WHAT YOU SHOULD DO: Isolate every line in the records below with "bisa" in it.

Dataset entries
= = = = =

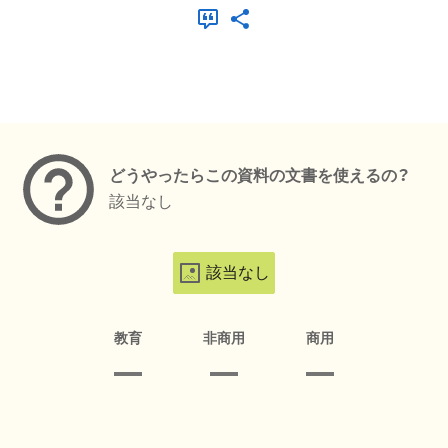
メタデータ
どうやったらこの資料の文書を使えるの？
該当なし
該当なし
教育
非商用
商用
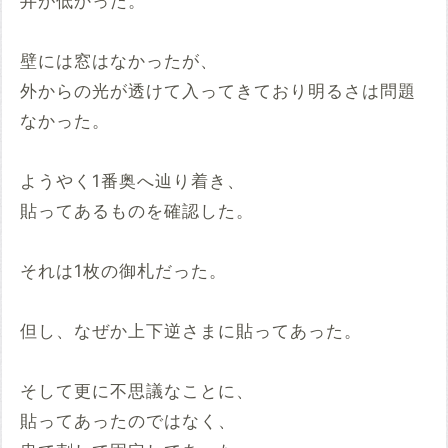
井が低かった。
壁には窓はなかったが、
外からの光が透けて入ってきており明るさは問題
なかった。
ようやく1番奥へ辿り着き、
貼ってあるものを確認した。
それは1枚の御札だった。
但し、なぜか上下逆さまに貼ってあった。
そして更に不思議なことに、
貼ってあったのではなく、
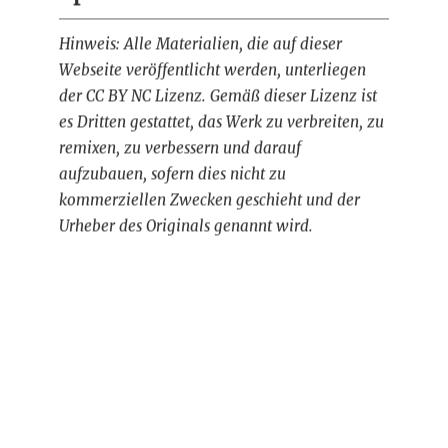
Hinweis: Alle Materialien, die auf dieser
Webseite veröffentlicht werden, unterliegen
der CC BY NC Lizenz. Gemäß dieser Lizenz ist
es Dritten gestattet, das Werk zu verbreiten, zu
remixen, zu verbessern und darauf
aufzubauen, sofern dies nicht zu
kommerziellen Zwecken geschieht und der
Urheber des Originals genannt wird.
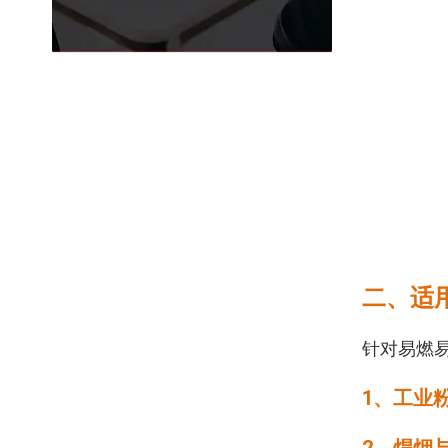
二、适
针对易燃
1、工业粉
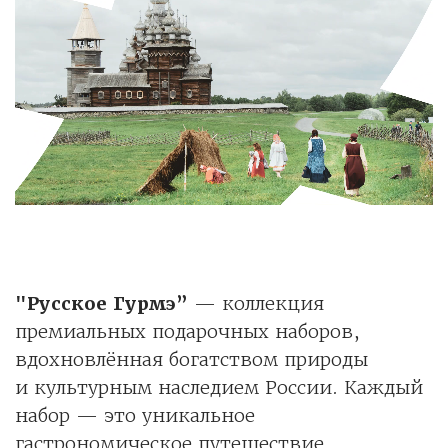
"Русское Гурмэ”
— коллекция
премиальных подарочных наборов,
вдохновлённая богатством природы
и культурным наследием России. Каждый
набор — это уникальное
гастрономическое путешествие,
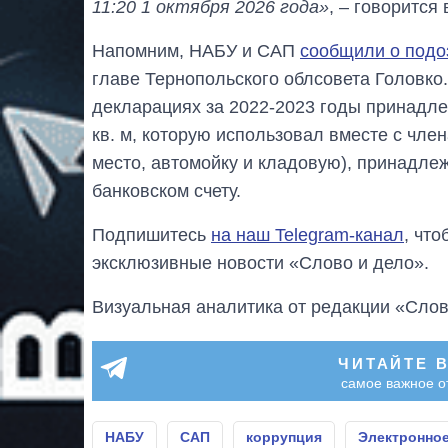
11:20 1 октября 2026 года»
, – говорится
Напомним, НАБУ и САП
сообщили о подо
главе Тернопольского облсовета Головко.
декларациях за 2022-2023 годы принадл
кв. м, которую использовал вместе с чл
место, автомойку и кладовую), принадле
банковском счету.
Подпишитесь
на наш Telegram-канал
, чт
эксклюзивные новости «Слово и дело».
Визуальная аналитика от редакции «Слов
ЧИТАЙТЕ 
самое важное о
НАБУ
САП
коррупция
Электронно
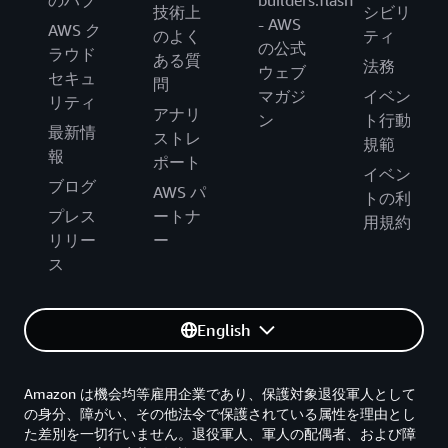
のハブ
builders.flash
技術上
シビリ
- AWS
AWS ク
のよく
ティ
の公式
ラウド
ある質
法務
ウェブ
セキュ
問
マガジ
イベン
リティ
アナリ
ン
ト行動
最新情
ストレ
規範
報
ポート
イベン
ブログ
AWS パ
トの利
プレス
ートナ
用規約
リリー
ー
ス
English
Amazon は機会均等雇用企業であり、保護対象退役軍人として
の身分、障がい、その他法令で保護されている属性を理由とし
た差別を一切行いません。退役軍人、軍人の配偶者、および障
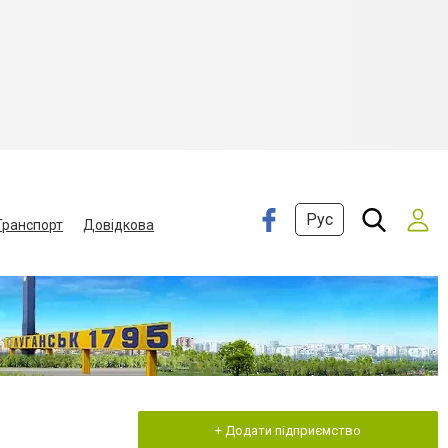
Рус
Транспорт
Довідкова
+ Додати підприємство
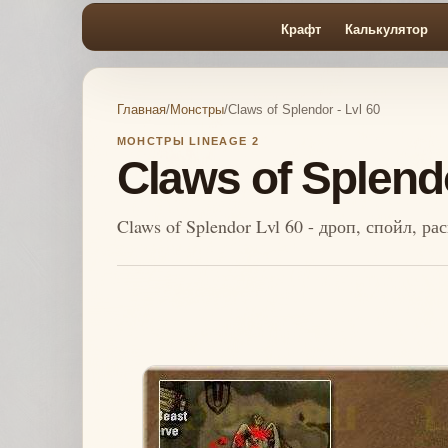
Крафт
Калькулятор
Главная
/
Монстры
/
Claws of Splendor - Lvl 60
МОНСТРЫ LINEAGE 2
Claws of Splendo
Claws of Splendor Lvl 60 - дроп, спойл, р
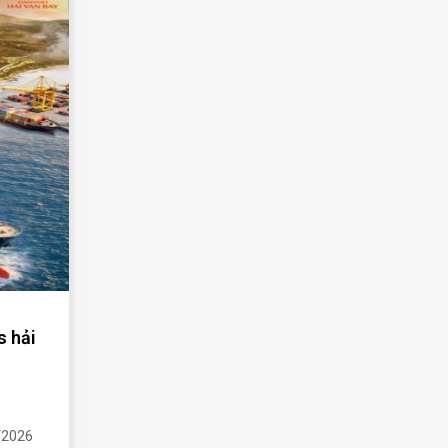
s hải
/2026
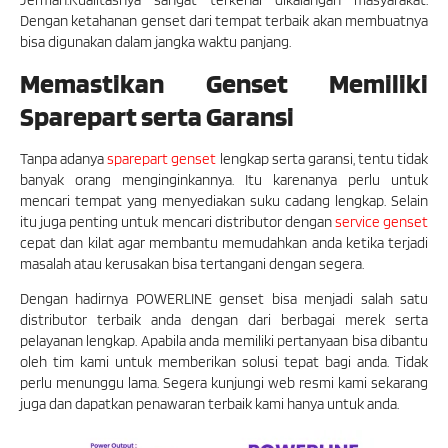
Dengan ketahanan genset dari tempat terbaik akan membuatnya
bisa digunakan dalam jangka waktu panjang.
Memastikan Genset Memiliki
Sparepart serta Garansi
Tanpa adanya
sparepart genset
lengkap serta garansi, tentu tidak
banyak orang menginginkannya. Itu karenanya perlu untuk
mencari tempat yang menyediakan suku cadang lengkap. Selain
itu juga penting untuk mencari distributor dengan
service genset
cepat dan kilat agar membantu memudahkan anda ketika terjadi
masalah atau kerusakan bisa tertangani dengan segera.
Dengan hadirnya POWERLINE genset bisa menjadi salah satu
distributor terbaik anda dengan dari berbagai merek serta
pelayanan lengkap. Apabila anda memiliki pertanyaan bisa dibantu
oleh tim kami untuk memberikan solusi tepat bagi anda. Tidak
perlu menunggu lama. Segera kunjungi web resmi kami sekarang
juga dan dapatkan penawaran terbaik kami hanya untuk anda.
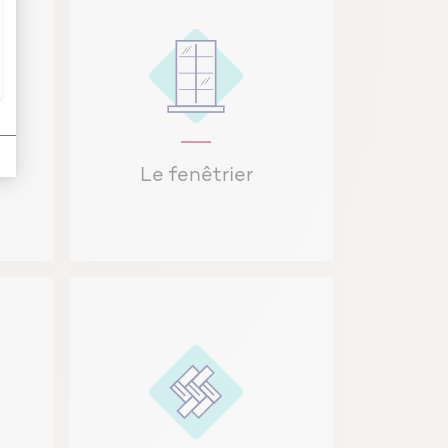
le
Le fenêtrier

= = = = =

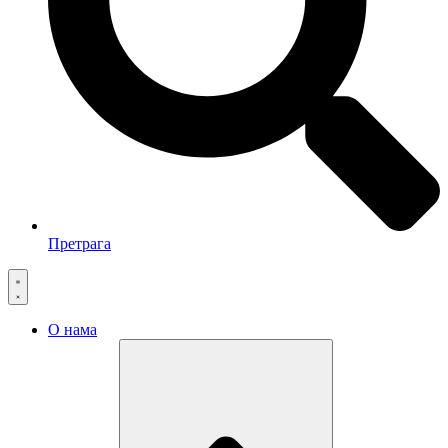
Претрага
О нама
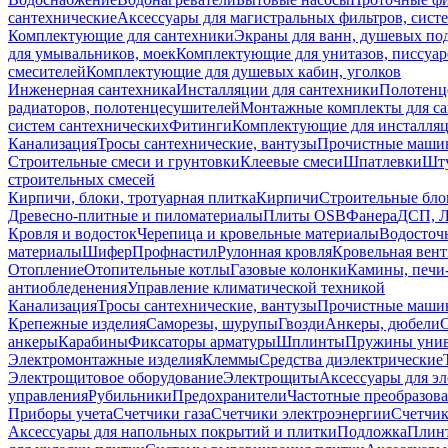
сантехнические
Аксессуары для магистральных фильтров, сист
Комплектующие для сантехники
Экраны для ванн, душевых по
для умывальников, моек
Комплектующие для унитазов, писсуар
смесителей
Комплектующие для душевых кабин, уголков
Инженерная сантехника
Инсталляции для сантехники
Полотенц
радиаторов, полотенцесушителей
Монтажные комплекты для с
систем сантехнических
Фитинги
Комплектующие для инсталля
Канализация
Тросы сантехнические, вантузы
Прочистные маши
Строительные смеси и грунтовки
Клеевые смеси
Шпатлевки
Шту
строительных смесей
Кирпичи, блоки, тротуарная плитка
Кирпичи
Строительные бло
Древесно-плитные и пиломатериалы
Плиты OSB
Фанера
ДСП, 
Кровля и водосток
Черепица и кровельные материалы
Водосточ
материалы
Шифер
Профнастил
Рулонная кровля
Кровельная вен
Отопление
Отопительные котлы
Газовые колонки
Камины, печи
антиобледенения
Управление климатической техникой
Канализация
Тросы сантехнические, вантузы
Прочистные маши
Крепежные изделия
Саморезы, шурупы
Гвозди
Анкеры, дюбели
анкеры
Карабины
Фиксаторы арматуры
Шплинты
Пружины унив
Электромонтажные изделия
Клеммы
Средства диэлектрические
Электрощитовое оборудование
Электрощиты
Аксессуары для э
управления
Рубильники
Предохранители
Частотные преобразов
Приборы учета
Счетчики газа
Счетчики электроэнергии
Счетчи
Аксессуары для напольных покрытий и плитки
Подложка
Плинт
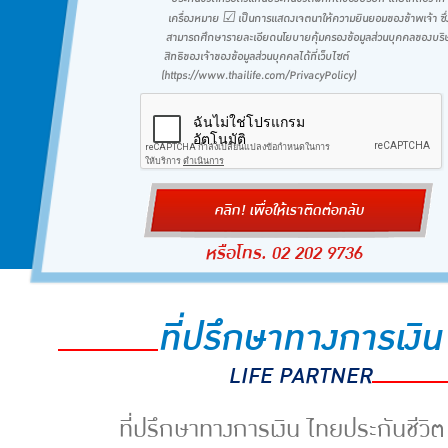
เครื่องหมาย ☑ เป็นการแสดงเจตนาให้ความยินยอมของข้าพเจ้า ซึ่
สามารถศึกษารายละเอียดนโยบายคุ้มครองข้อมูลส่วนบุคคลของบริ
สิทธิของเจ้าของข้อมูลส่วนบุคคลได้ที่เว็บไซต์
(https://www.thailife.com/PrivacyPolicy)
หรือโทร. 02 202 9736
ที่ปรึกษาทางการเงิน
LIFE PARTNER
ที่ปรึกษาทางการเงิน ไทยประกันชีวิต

= = = = =

ANSWER BOX:
bisa digunakan dalam jangka waktu panjang.
masalah atau kerusakan bisa tertangani dengan segera.
Dengan hadirnya POWERLINE genset bisa menjadi salah satu
pelayanan lengkap. Apabila anda memiliki pertanyaan bisa dibantu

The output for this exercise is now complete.